Power Automate Desktop (PAD). UI Automation, Browser, Excel & Machine Groups, 2026

how to use the Get details of a UI element action to read a button enabled state before clicking

By Sai Kiran Pandrala · Last verified: 2026-05-31 · Source: vendor status pages and changelogs, community forums (r/nocode, r/automation, r/GoogleAppsScript, r/PowerAutomate, r/n8n, r/make, r/ClaudeAI), in-product help, vendor help centers

At a glance
PlatformPower Automate Desktop (PAD): UI Automation, Browser, Excel & Machine Groups, 2026
CategoryAutomation Tools
Guide typeProcedure
Skill levelBeginner to intermediate
Time5 - 30 minutes including verification

Automation engineers and no-code builders running Power Automate Desktop (PAD), UI Automation, Browser, Excel & Machine Groups, 2026 hit how to use the Get details of a UI element action to read a button enabled state before clicking often enough that there is a stable fix pattern. I'll walk through the order an experienced day-to-day operator would run it during a real build session, not a hypothetical lab. My standard pattern for this is documented below end to end.

What how to use the get details of a ui element action to read a button enabled state before clicking actually involves on Power Automate Desktop (PAD), UI Automation, Browser, Excel & Machine Groups, 2026

Real-world context. Cost envelope: ~Rs 500 to Rs 2,500 INR per month for premium tiers (around $6 to $30 USD/month). Time at the keyboard: ~20 minutes to wire up. Time end-to-end including verification: ~1 to 2 hours to test end-to-end. Have an API key, the workflow JSON, and a test payload staged before the first command so you do not stall on missing inputs.

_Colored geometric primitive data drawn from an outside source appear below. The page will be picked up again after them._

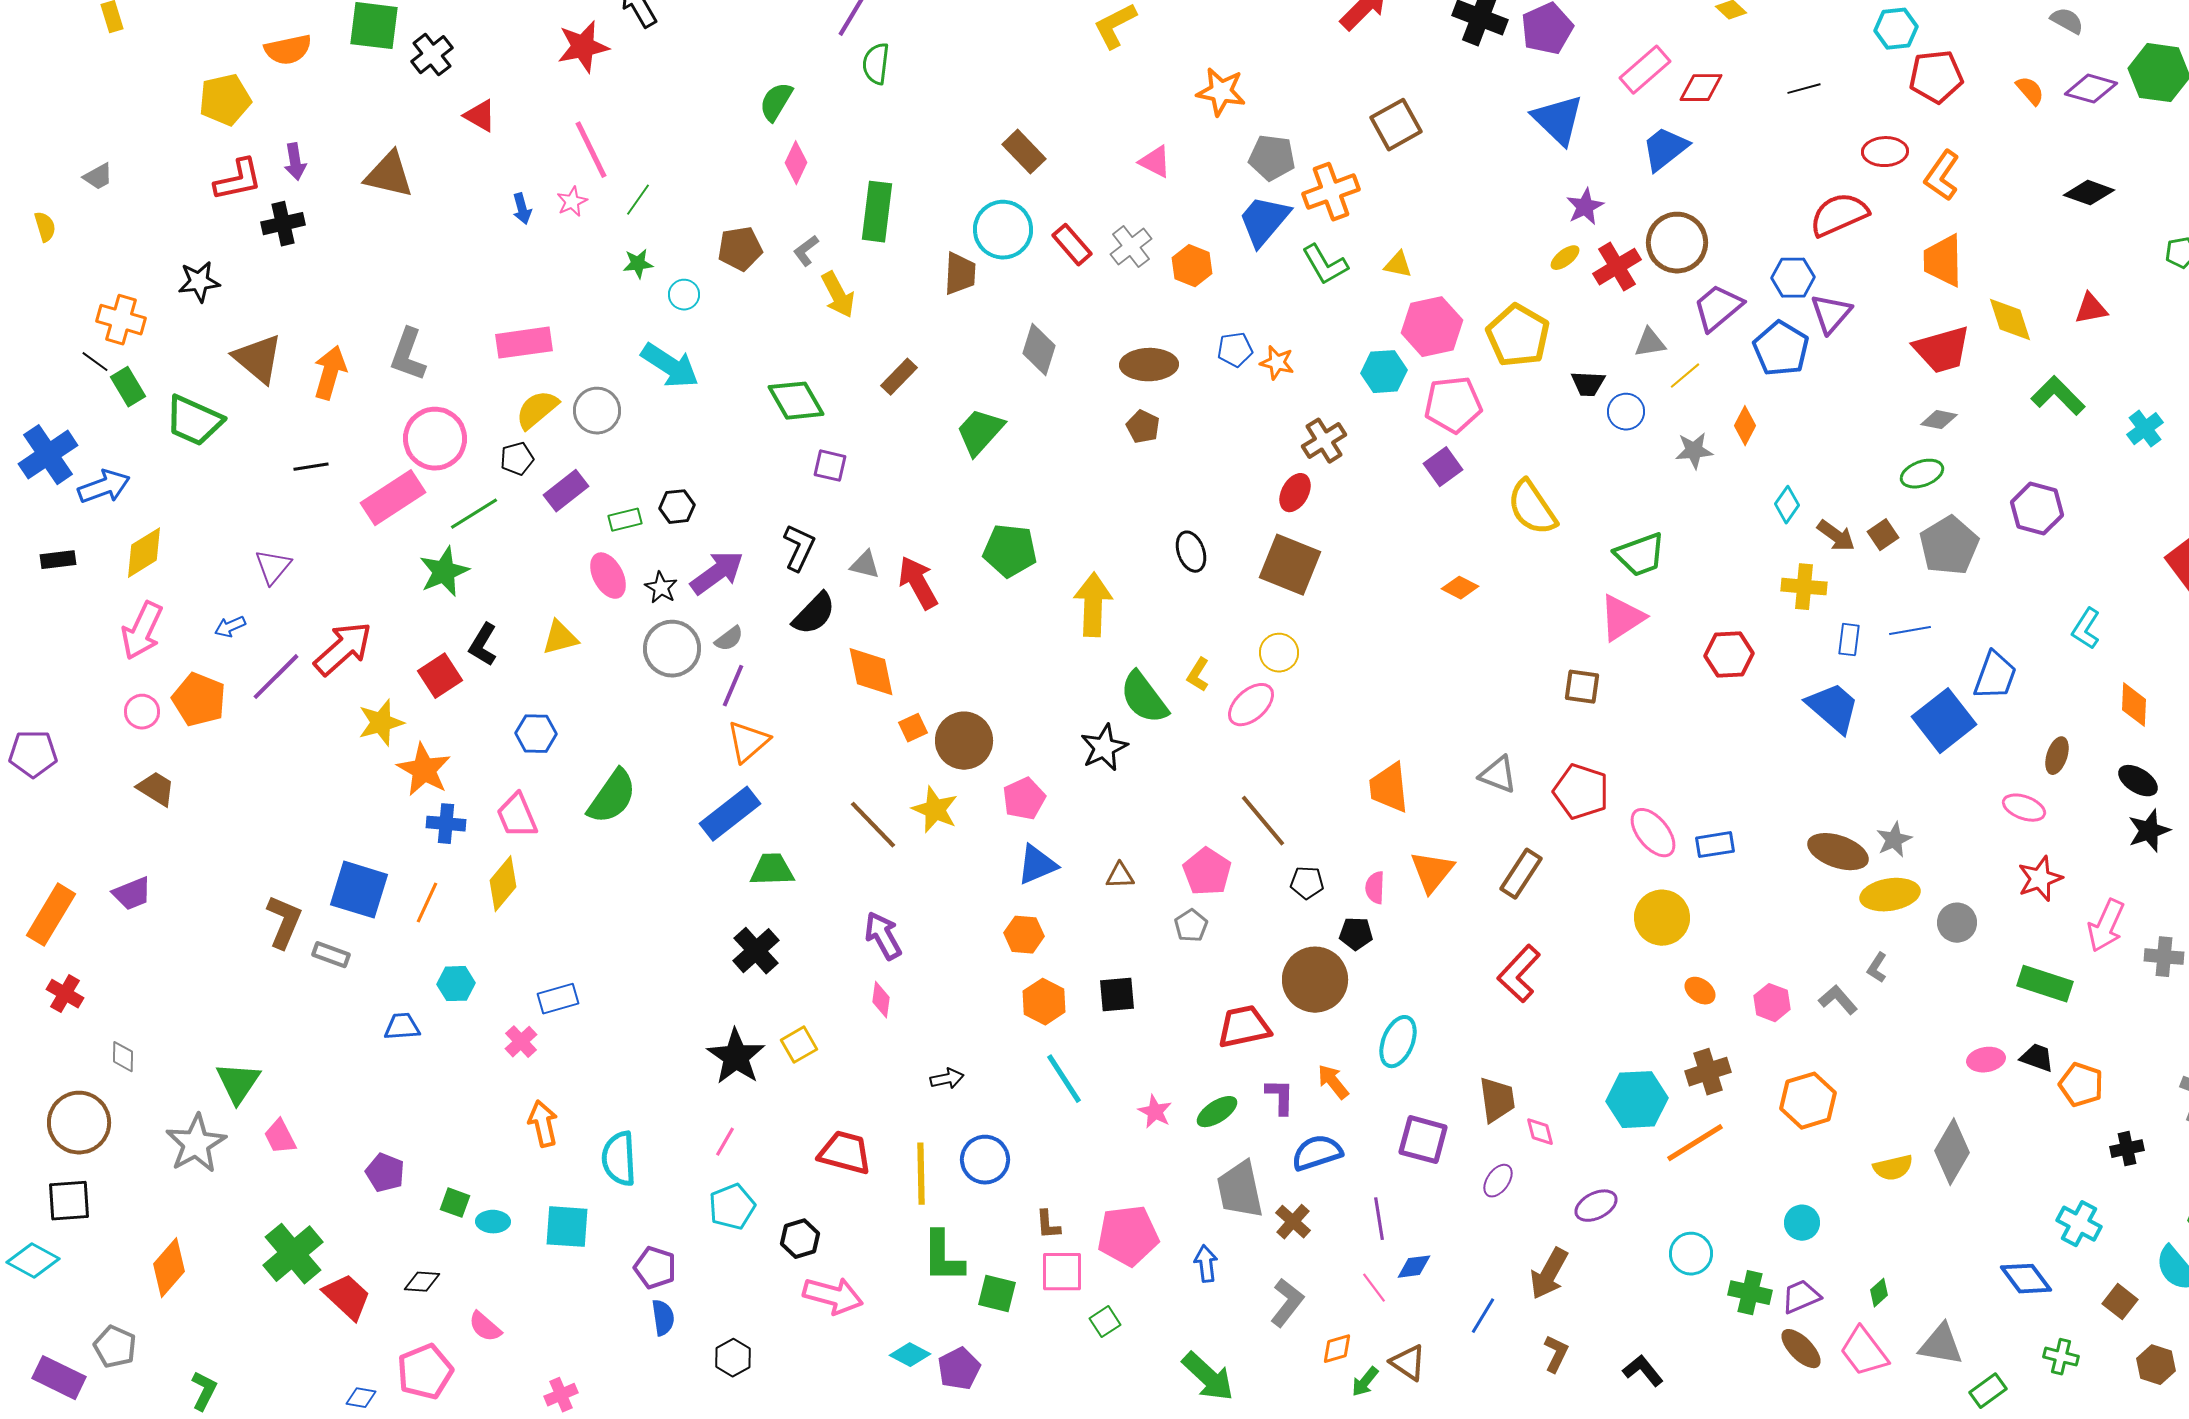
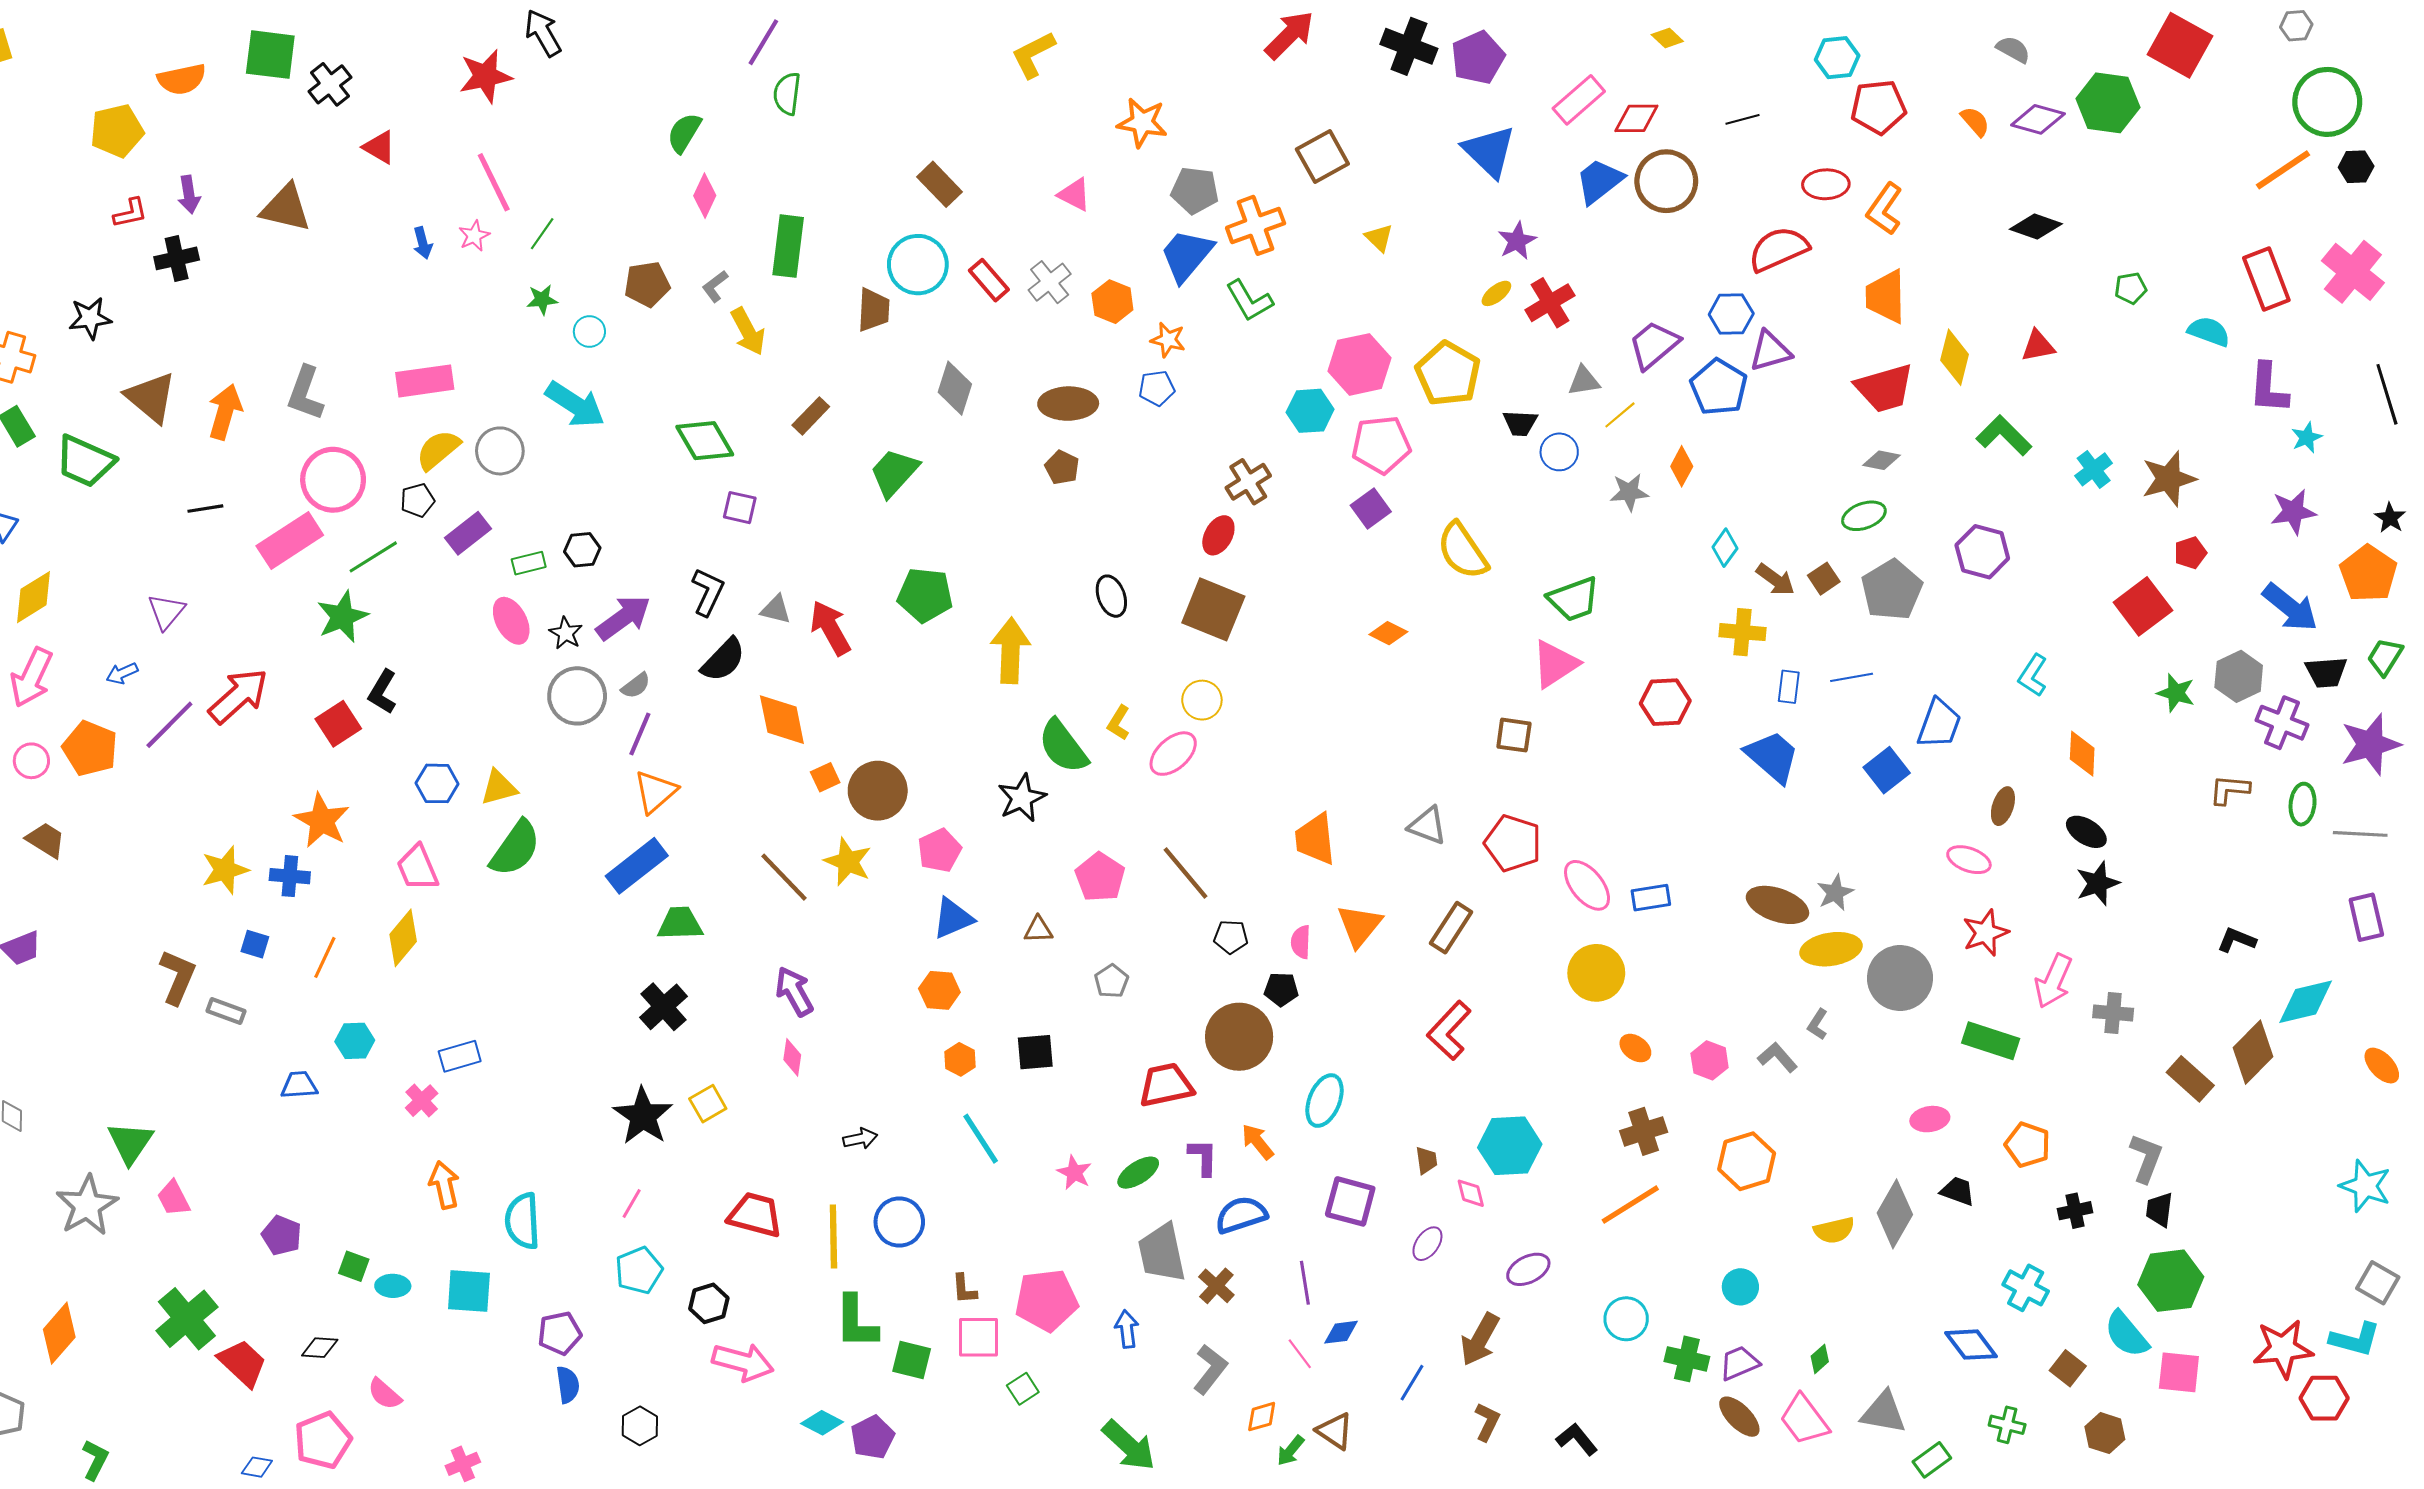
red L-shape: (238, 180) -> (130, 213), size x0.7
brown circle: (1677, 243) -> (1666, 181), moved
yellow triangle: (1398, 265) -> (1379, 238), moved, turned 32
purple triangle: (1831, 314) -> (1770, 351), turned 33
yellow diamond: (2010, 320) -> (1955, 357), turned 32
orange star: (1277, 363) -> (1168, 340), moved
yellow triangle: (560, 638) -> (499, 788), moved
blue square: (1944, 721) -> (1887, 770), size x0.7
yellow star: (381, 723) -> (225, 870), moved
blue cross: (446, 824) -> (290, 876), moved
pink pentagon: (1207, 872) -> (1100, 877), moved
blue square: (359, 890) -> (255, 944), size x0.5
gray circle: (1957, 923) -> (1900, 978), size x1.6
orange hexagon: (1044, 1002) -> (960, 1059), size x0.7
black trapezoid: (2037, 1058) -> (1958, 1191), moved
brown trapezoid: (1497, 1100) -> (1426, 1160), size x0.6
cyan hexagon: (1637, 1100) -> (1510, 1146), moved
purple pentagon: (655, 1268) -> (560, 1333), turned -30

On Power Automate Desktop (PAD), UI Automation, Browser, Excel & Machine Groups, 2026 the kit I reach for first includes UI element picker (Ctrl+left-click) with UIA/UIA3 Raw/MSAA toggle, Power Platform Admin Center > Machines and Machine groups, Power Automate machine runtime application tray icon. Each of these surfaces a different layer of the failure - keep at least the first one in your personal notes so the next time this happens you do not start cold.

For verification on Power Automate Desktop (PAD), UI Automation, Browser, Excel & Machine Groups, 2026, the methods that survive contact with a real Monday-morning workload are set a breakpoint with F9 on the action and step through with F10 and open Settings > Connections and verify the Power Automate for desktop connection shows Connected. Anything less than that and you are shipping on vibes.

Authoritative sources for Power Automate Desktop (PAD), UI Automation, Browser, Excel & Machine Groups, 2026 that I cross-reference before committing to a fix: learn.microsoft.com/en-us/power-automate/desktop-flows/manage-machine-groups, learn.microsoft.com/en-us/power-automate/desktop-flows/pad-architecture, learn.microsoft.com/en-us/power-automate/desktop-flows/ui-elements. Marketing blog posts and Medium writeups are signal, not ground truth.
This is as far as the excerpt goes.